Building Employee Morale: A Few Great and Not So Great Ideas
Most of the experienced managers I’ve encountered during my career recognize that low moral is a management problem, not an employee problem. Likewise, a happy and productive workplace with higher than average morale can usually be attributed to excellent managers who care about their workers and foster an environment of mutual trust and respect. If your office is thriving, how can you maintain that healthy atmosphere? And if your workplace morale needs a boost, what can you do to make things a little more positive? Here are a few key morale tips I’ve gathered during my years of consultation and practical experience.
Public versus Private Communication
When it comes to recognition, publicity is everything. So is specificity. Acknowledge individual employees for their specific accomplishments. A general “Well done, team” is nice, but thanking specific individuals can have a much stronger and longer-lasting impact. Plus, it demonstrates that you care about your employees, you’re aware of their efforts, and you know exactly who’s going above and beyond.

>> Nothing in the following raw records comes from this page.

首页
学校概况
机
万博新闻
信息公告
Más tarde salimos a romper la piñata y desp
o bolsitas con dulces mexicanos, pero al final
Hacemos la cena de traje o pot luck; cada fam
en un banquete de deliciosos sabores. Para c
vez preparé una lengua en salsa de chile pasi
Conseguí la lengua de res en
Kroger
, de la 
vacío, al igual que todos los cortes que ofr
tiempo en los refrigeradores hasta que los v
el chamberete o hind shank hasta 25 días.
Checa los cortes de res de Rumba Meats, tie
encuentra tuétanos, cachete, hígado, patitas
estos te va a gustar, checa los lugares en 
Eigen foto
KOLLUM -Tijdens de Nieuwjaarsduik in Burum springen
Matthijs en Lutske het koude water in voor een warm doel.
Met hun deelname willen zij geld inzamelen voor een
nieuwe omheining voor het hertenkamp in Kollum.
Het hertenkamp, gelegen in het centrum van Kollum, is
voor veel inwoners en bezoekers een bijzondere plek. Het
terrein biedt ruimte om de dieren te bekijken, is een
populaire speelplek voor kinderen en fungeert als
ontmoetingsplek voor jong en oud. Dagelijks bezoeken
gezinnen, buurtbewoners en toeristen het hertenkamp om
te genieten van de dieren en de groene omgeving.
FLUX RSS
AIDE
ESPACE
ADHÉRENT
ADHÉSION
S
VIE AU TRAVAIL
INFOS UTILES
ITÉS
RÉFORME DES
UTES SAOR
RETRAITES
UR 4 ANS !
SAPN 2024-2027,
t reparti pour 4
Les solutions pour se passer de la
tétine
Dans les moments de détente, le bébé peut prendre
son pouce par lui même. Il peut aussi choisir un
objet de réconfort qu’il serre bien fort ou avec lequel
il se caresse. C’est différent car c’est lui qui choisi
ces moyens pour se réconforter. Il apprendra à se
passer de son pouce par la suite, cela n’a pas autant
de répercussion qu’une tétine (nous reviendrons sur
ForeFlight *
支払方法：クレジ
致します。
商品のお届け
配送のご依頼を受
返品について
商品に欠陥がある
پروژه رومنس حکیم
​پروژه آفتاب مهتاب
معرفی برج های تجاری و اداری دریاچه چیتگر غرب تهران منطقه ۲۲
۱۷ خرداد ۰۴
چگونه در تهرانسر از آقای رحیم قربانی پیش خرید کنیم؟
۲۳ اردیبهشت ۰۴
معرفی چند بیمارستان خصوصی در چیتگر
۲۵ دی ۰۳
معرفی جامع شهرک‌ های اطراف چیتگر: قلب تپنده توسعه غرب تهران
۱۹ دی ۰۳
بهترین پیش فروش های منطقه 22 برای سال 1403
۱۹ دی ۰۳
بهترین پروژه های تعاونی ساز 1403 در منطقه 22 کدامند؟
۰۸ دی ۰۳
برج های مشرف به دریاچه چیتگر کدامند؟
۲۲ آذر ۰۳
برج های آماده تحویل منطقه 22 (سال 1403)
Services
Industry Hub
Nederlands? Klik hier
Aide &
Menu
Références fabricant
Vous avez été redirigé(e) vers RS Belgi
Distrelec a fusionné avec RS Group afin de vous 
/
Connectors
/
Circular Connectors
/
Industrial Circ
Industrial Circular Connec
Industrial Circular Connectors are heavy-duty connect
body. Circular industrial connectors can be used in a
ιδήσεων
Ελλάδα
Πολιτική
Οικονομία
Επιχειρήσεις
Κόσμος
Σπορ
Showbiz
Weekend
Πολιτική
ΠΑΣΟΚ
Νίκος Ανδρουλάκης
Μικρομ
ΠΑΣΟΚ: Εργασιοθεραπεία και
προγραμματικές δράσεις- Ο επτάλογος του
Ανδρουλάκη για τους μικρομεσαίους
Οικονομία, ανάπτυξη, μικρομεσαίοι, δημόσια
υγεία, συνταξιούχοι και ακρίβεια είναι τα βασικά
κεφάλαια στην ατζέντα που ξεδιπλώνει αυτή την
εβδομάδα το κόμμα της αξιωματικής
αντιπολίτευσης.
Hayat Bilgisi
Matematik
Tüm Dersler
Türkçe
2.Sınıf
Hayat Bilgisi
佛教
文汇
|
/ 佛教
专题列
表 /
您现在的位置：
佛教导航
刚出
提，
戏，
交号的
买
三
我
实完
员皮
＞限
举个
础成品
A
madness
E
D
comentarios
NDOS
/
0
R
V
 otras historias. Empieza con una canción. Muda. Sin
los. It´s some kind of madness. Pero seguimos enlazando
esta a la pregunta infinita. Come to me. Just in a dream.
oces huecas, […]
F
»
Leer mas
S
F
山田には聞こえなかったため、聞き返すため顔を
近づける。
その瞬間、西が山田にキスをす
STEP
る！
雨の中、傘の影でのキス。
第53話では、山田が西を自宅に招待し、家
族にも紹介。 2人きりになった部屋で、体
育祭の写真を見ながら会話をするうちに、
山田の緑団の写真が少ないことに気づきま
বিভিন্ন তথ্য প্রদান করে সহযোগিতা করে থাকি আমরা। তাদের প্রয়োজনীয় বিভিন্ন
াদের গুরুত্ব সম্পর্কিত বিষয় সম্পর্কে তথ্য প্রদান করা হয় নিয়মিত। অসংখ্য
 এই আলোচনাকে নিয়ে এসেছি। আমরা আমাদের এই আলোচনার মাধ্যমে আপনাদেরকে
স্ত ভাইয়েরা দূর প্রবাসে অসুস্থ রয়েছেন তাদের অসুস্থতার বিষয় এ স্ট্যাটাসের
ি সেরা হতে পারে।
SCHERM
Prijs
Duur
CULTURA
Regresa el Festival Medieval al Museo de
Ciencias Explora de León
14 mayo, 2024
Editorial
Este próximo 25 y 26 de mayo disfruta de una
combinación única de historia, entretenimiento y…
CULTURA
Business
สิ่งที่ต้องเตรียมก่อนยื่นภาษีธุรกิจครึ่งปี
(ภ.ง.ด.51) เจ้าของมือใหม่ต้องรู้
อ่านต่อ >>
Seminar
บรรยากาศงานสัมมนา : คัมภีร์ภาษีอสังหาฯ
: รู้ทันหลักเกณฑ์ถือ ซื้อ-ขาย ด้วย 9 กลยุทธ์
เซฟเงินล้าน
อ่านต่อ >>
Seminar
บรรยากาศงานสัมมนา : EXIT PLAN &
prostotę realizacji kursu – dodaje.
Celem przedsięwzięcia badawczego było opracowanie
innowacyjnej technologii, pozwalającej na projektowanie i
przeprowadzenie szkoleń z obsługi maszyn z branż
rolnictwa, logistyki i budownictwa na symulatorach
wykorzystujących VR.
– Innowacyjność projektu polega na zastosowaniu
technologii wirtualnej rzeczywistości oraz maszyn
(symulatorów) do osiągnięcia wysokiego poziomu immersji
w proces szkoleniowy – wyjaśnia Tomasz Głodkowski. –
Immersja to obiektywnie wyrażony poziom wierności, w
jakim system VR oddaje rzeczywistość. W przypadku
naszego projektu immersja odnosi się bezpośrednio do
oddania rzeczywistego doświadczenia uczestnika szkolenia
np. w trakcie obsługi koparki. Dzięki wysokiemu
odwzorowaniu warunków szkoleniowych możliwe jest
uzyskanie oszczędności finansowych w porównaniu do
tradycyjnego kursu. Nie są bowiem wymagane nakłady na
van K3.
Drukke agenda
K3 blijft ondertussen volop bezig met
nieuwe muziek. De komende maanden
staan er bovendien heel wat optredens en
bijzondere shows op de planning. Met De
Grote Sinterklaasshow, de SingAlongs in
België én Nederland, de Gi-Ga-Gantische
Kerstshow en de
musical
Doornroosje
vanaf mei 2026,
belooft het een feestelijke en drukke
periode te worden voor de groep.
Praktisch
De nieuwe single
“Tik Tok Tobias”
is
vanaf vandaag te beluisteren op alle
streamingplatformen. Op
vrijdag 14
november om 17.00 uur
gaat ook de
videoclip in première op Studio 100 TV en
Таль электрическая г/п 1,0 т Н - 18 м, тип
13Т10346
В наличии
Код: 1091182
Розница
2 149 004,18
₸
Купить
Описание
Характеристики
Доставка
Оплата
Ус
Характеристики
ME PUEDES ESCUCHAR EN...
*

By the same token, never criticize employees publically. That’s a no brainer. And don’t send out blanket communications with negative messages. A group criticism rarely increases dedication and positivity and can give employees fodder for collective grumbling, which can poison morale very quickly.
Be Careful with Rewards
Monetary rewards and extra perks or days off may seem like easy ways to spread positivity, but it’s a good idea to distribute these rewards with strategy and caution. Sometimes rewards build morale, but the withdraw of perks or bonuses can seriously damage morale if employees begin to take them for granted or sense they’re being distributed unfairly.
Attention and Interest Go a Long Way
Never underestimate the power of positive relationships. Do you know each of your employees personally? Do you make pleasant eye contact and address all of your coworkers—both superiors and underlings– by name? How often do you sit down and chat with your employees and how much do you know about their lives? Before you consider expensive monetary rewards that can easily backfire, recognize that a little consideration, kindness, and respect can bring twice the morale benefits and cost almost nothing.